WORK TO BE COMPLETED: Return each line of the listing that has the word "dari" in it.
-- TASK MATERIAL follows --
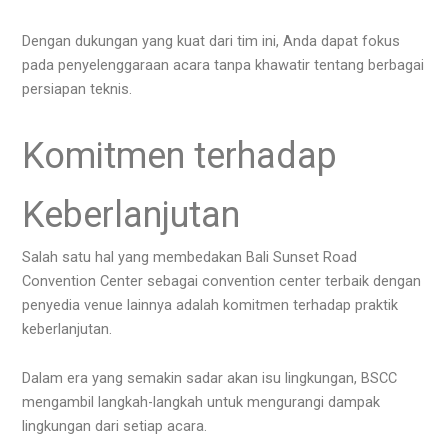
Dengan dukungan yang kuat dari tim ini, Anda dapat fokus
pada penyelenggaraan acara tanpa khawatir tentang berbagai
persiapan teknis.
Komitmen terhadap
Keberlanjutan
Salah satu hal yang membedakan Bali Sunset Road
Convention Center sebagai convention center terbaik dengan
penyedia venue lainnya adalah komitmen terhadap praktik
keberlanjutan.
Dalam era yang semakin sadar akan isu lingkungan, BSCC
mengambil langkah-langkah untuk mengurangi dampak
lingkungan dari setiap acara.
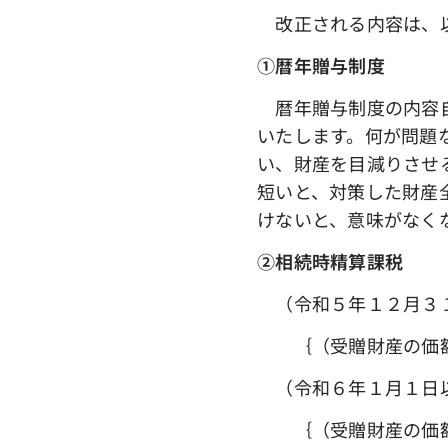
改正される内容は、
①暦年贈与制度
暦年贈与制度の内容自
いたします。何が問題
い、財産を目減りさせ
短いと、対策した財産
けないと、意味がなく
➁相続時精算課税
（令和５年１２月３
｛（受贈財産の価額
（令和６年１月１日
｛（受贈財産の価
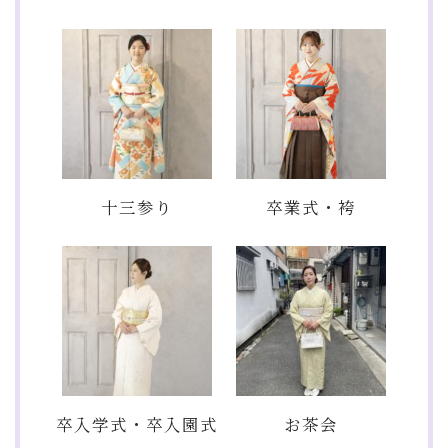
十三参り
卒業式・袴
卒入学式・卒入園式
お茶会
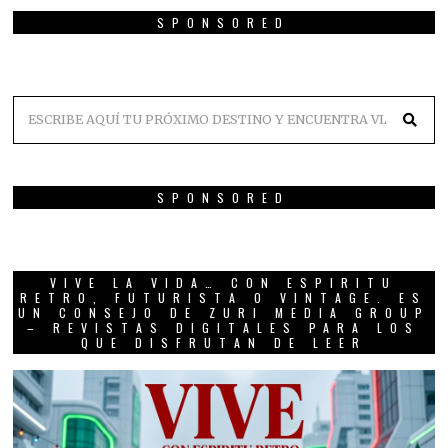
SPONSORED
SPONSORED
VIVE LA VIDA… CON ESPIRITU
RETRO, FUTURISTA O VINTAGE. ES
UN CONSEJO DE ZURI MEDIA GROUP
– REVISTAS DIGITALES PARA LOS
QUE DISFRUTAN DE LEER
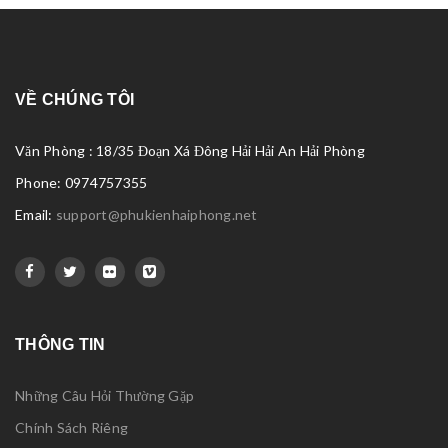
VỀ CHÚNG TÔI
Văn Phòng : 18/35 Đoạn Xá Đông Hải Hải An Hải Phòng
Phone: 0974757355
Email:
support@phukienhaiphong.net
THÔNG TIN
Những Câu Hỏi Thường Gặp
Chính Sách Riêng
-- TASK MATERIAL concluded --
RESPONSE TO THIS TASK:
Dengan dukungan yang kuat dari tim ini, Anda dapat fokus
lingkungan dari setiap acara.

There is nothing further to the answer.